*Assigned task:* Select, from the data, each line where "سلامت" occurs.

[[ Records for the exercise, beginning ]]

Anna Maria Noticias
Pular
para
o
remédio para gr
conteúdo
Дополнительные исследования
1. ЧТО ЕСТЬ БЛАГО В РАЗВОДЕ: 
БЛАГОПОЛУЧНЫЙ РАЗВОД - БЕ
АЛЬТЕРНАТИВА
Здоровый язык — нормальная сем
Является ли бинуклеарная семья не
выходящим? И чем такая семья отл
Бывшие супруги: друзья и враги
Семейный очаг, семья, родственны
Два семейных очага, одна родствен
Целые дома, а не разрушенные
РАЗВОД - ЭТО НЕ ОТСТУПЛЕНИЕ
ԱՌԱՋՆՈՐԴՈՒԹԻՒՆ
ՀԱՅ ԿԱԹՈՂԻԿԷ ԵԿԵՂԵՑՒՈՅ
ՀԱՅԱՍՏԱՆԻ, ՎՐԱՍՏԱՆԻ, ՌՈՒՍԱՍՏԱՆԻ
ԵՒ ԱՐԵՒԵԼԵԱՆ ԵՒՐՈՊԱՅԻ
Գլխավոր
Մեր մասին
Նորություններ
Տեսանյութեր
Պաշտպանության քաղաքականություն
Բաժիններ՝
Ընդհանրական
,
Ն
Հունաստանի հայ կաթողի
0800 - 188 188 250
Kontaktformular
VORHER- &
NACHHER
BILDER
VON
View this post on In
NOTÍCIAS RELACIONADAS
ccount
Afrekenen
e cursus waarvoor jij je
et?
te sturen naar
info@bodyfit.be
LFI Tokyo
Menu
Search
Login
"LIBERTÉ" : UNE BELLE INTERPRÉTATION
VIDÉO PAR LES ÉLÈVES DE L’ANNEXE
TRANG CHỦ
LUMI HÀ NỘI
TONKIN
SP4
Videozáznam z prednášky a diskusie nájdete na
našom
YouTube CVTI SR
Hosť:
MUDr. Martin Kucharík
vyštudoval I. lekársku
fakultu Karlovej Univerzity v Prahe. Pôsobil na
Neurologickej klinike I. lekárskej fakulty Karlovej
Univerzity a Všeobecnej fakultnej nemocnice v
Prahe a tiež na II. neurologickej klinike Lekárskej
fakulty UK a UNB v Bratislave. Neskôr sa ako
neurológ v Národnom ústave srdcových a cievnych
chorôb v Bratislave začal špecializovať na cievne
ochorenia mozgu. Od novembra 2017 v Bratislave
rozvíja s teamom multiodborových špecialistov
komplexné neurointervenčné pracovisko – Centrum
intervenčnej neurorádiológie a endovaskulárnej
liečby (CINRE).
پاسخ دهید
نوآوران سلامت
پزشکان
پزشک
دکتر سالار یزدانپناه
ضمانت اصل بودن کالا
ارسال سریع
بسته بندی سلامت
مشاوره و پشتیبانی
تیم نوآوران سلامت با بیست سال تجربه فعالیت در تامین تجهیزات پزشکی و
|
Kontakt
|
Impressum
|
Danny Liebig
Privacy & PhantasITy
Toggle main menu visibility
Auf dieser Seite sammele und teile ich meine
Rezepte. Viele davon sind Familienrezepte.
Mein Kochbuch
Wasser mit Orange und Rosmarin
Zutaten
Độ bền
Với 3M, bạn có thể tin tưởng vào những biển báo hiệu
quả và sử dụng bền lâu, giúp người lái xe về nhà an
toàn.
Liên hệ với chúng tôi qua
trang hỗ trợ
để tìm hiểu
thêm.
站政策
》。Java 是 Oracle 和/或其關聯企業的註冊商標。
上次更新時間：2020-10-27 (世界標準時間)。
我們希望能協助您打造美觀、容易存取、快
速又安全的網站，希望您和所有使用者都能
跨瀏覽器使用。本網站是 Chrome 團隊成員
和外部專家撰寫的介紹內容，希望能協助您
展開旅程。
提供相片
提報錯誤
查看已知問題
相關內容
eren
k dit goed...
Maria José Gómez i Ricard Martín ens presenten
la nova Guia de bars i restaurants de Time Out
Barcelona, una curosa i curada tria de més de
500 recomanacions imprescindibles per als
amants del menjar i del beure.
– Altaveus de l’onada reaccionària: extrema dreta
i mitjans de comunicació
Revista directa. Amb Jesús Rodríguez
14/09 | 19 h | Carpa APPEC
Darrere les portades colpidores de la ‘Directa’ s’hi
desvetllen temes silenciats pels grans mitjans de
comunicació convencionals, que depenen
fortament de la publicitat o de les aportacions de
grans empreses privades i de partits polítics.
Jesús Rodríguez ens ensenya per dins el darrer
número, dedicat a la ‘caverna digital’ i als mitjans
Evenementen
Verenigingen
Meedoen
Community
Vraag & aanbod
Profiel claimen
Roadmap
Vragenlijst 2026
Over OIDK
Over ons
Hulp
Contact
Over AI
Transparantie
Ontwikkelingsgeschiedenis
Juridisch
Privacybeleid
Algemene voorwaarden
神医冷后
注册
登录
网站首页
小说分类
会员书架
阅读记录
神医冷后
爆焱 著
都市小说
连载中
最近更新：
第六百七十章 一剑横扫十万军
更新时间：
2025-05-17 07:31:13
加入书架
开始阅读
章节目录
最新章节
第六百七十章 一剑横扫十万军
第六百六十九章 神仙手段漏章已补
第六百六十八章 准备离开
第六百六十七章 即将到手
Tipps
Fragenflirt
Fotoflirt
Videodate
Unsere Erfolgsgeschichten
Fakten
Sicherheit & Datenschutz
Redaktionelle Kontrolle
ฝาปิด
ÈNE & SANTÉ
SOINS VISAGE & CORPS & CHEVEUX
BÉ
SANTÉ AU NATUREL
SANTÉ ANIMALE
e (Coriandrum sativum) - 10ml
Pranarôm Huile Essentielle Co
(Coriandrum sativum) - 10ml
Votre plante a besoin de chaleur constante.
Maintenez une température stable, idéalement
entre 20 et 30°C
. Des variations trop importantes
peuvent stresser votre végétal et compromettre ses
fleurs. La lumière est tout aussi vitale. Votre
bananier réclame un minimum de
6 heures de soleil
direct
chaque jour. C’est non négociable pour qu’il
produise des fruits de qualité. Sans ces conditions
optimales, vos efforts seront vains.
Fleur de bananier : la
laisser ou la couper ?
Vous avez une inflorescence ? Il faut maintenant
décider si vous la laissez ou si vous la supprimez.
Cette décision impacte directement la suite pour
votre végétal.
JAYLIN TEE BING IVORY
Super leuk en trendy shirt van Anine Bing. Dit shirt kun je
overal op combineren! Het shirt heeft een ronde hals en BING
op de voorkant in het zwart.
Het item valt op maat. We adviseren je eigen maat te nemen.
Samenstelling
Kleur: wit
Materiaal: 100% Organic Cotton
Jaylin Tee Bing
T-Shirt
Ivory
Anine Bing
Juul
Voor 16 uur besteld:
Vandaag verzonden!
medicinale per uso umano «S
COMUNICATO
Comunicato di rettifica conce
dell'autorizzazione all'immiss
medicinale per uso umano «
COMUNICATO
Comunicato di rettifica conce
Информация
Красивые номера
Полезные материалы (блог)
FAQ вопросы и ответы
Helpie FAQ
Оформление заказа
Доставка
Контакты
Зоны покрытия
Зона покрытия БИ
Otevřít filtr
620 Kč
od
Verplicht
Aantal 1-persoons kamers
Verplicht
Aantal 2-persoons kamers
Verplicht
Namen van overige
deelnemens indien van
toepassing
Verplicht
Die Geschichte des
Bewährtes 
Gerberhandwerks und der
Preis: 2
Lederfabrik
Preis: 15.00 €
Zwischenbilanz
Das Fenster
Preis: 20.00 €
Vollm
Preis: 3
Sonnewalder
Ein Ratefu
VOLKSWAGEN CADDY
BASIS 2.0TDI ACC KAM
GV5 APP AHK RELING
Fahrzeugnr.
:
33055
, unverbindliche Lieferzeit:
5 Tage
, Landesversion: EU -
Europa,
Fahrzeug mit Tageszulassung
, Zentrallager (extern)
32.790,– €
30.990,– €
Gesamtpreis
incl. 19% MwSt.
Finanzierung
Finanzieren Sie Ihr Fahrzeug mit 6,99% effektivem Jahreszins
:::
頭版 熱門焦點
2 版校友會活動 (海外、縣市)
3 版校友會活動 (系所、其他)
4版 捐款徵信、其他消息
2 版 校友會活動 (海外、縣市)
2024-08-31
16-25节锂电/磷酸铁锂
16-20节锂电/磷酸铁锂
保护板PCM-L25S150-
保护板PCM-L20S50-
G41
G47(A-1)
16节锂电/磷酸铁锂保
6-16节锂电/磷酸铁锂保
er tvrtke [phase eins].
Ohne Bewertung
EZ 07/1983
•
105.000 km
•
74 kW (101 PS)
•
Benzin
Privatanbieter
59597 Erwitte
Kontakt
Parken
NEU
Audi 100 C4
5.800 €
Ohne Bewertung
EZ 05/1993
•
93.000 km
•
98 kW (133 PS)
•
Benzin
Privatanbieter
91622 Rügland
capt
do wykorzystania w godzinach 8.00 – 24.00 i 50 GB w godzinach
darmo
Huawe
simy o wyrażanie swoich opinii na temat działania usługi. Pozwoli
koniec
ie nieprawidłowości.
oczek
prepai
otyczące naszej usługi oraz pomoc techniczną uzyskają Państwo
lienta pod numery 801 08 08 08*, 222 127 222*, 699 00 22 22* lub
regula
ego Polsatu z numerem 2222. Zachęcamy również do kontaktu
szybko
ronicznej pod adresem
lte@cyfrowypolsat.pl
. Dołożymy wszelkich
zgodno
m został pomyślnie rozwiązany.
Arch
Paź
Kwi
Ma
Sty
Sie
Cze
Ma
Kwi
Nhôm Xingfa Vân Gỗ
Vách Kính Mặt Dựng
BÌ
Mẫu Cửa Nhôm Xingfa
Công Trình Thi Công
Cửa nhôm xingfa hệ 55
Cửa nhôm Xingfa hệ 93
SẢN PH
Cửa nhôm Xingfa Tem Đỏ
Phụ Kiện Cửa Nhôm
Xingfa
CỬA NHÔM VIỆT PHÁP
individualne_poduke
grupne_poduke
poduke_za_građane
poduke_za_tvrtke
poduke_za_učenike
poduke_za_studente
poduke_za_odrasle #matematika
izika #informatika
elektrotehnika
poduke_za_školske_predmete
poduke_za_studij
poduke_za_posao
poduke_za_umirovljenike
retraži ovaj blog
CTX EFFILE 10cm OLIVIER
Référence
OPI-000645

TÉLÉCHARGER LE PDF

[[ Records for the exercise, end ]]

*Solved problem:*
نوآوران سلامت
بسته بندی سلامت
تیم نوآوران سلامت با بیست سال تجربه فعالیت در تامین تجهیزات پزشکی و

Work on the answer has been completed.